Las sirenas marcaban el momento, retumbaban en cada rincón de la ciudad, despertando a los vecinos, sonaban entremezcladas los coches patrulla y la ambulancia como en una guerra musical. Estaba claro que algo había pasado.
Yo lo veía todo desde una posición privilegiada, podía ver como se arremolinaba la gente alrededor del cordón policial, escuchar sus susurros morbosos intentando averiguar lo sucedido. Llegaban a mis oídos las voces de los agentes, pero sobre todo llegaba a mí, con total nitidez, un sollozo acallado tras unas suaves manos.
Entonces miré más allá, buscando la causa de ese dolor y lo vi, una cabeza desplomada sobre un escritorio, una mano aferrada a una pistola, gotas de sangre resbalando por la mesa… un suicidio. Fijé la vista sobre ese pobre hombre intentando averiguar el porqué de ese acto pero algo tiró de mí, una especie de viento que me arrebataba con fuerza de aquel lugar, me arrastraba hacia abajo envolviéndome en un torbellino que se llenó de imágenes, que pasaban tan veloces que no me daba tiempo a distinguir ninguna, me mareaban y tuve que cerrar los ojos para no volverme loco con sus ráfagas de luz y color.
Me sentí indefenso ante aquella fuerza que me empujaba, no podía hacer nada, salvo dejarme llevar, en lo que me pareció una eternidad, hasta que mi cuerpo chocó contra una montaña y la atravesé sintiendo la tierra, el agua, la hierba, las rocas y todo paró de golpe.
Esperé unos segundos antes de moverme y comencé a abrir los ojos lentamente. Ante mí había una pared blanca con un enorme cuadro colgado, naturaleza muerta, pichones y fruta sobre una bandeja de plata. Sentí como la tristeza se apoderaba de mí y, como si fuera un fogonazo, recordé todo.
Estaba sentado frente a mi escritorio, mi mano asía temblorosa una pistola, las lágrimas rodaban por mi rostro impidiéndome articular palabra y mi mente solo repetía incesante una idea que lo envolvía todo.
La tristeza me había llevado hasta allí, el estrés me había llevado a esto, la ausencia del valor para comunicarme me había empujado a este momento… el brazo se levantaba decidido a posar el arma sobre mi sien cuándo mi corazón elevó el sonido de aquel sollozo empujándolo hasta mi garganta.
- ¡Claudia! –grité con todo el desgarro del que implora ayuda.

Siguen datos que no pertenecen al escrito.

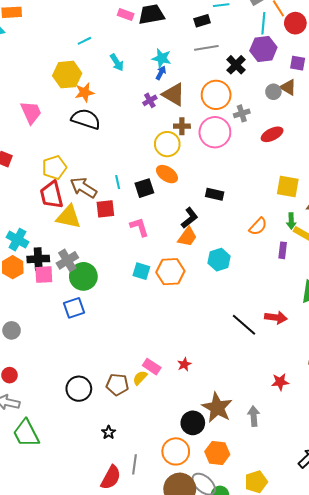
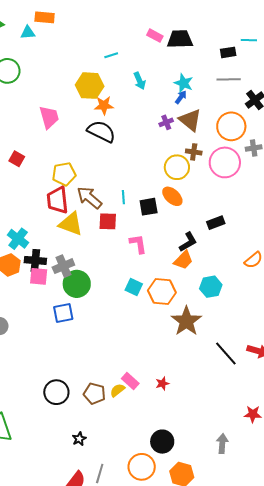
black rectangle: (215, 194) -> (216, 223), turned -42
brown star: (217, 408) -> (186, 321), moved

Ella apareció al instante y corrió hacia mí frenando la mano que estaba a punto de cometer un asesinato. Me abrazó con tanta fuerza que hizo salir todo lo que guardaba en mi interior y lloré como el niño que nunca se permitió llorar y hablé de mis cargas como el hombre que ya no podía más llevarlas solo.
El aire volvió a mí con dulzura desterrando de mi mente la idea que la obsesionaba.